Adjustment for treatment effects could potentially be used in the case of glucose as an outcome censoring those who are taking antidiabetic medication, or similarly, in
lipid traits censoring those on statins. In the case of lipids, none of the participants of this study reported to be on any lipid-lowering medication thus there was no need to make any adjustment based on lipid treatment. However, censored normal regressions, one of the approaches recommended for such treatment effects adjustments [173], has only been described for blood pressure. Such models make two key assumptions. First, it assumes that the underlying —not affected by medication— blood pressure is as least as high as the observed or measured blood pressure. Second, it assumes that the distribution of the underlying blood pressure above any given threshold in treated subjects is the same as the corresponding blood pressure distribution of those untreated, implying a non-informative censoring [173].
The second assumption can be criticised. It is because of such assumption that this approach for censoring was not used in the case of glucose and antidiabetic medication. Basically, glucose presented a skewed distribution and the proportion of those on medication was very low.
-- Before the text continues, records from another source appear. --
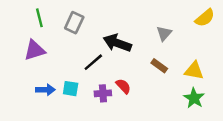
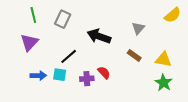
purple triangle: (35, 50) -> (29, 42), turned -30
black line: (93, 62) -> (69, 56), moved

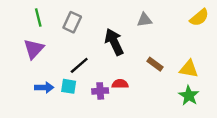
gray triangle: (138, 28) -> (144, 20), moved, turned 40
black arrow: (99, 36) -> (114, 42), turned 45
red semicircle: (104, 73) -> (120, 84), turned -48

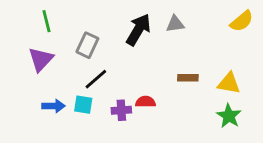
gray rectangle: (72, 22) -> (87, 45), moved
black arrow: (114, 42) -> (138, 30), moved, turned 56
brown rectangle: (155, 64) -> (188, 78), turned -35

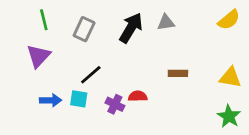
gray rectangle: (87, 45) -> (84, 29), moved
yellow triangle: (229, 83) -> (230, 77), moved
purple cross: (121, 110) -> (115, 104), turned 30
green star: (229, 116) -> (229, 116), moved

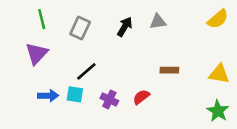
black arrow: (131, 28) -> (125, 27), size x0.7
red semicircle: (138, 96) -> (141, 97), moved, turned -36

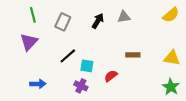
cyan square: (75, 94) -> (87, 66), moved
blue arrow: (48, 96) -> (38, 84), moved
purple cross: (109, 99) -> (81, 86), moved

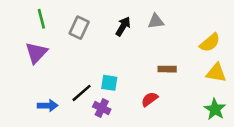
yellow semicircle: (171, 15) -> (210, 43), moved
black line: (68, 56) -> (82, 93), moved
red semicircle: (111, 76) -> (149, 99), moved

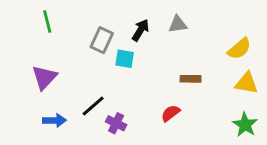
gray rectangle: (79, 28) -> (102, 40), moved
purple triangle: (36, 53) -> (44, 77), moved
cyan square: (109, 83) -> (125, 59), moved

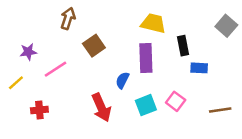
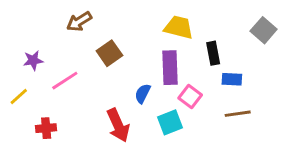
brown arrow: (68, 18) -> (79, 22), turned -140
pink square: (176, 101) -> (190, 96), moved
brown line: (220, 110) -> (238, 114), moved

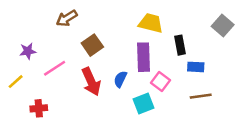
red arrow: (118, 125) -> (91, 82), moved

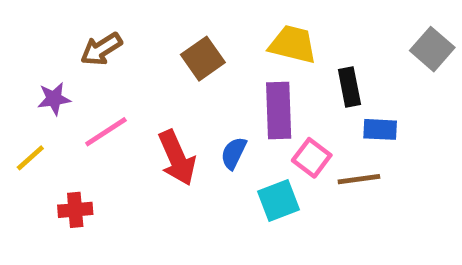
brown arrow: (67, 18) -> (101, 49), moved
brown square: (92, 45) -> (203, 59), moved
brown line: (201, 96) -> (359, 179), moved

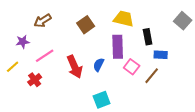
brown line: (359, 179) -> (152, 76), turned -42
cyan square: (279, 200) -> (102, 100), moved
red cross: (75, 210) -> (35, 80), moved, turned -32

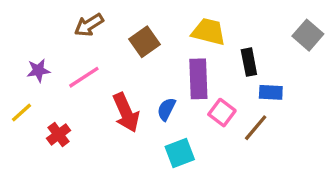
brown arrow: (43, 21) -> (89, 25), moved
pink line: (45, 56) -> (84, 77), moved
cyan square: (102, 100) -> (180, 153), moved

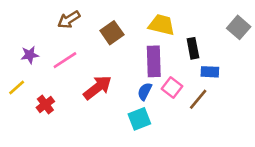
blue semicircle: (166, 109) -> (145, 91), moved
red arrow: (126, 113) -> (98, 87), turned -104

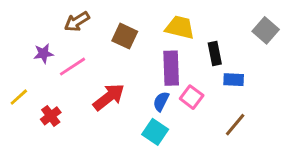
brown square: (112, 33) -> (125, 36), turned -30
purple star: (30, 55) -> (43, 54), moved
brown line: (198, 99) -> (235, 125), moved
cyan square: (139, 119) -> (155, 132), turned -35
Thus, censored normal regression was only be used in the case of blood pressure as previously described [173].
2.4.3. Standardised mean differences
To answer the study’s main and specific research questions, which evaluates if there is a difference in specific CVD risk factors in the rural-to-urban migrant group compared to those who did not migrated, odds-ratios (OR) and standardised mean differences (SMD) were calculated. In categorical outcomes, OR and 95%
confidence intervals (CI) were calculated using logistic regression. In the case of continuous outcomes, SMD were chosen because of its advantage to interpreting results of continuous data measured with different scales or units, thereby facilitating comparisons of difference sizes for individual measures. The Cochrane Collaboration has defined SMD as “the difference in means between two groups, divided by the pooled standard deviation of the measurements” and suggests that “the value of a SMD thus depends on both the size of the effect (the difference between means) and the standard deviation of the outcomes (the inherent variability among participants)”
[175]. In this study, a slight variation in the normal SMD calculation was made to be able to include the comparison of more than two groups.
-66-
SMD were calculated through a regression to a within-group SD scale which took into account the variation in all three rural, migrant and urban groups. As such, the denominator is not a pooled SD of measurement of two groups only but it is very similar to the SD of the whole population studied. SMD regressions were carried out in fully adjusted models taking into account age, sex, individual’s socioeconomic indicators and parental education.
In this sense, all comparisons would be expressed as differences in units of SD of normally-distributed variables or as differences in units of SD in the log scale of transformed variables. Due to the lack of units, these SMD allows for comparison of magnitude of differences across various risk factors. In terms of the interpretation of SMD, the Cochrane Collaboration indicates that “rules of thumb exist for interpreting SMD (or ‘effect sizes’)… 0.2 represents a small effect, 0.5 a moderate effect, and 0.8 a large effect [175, 176]”.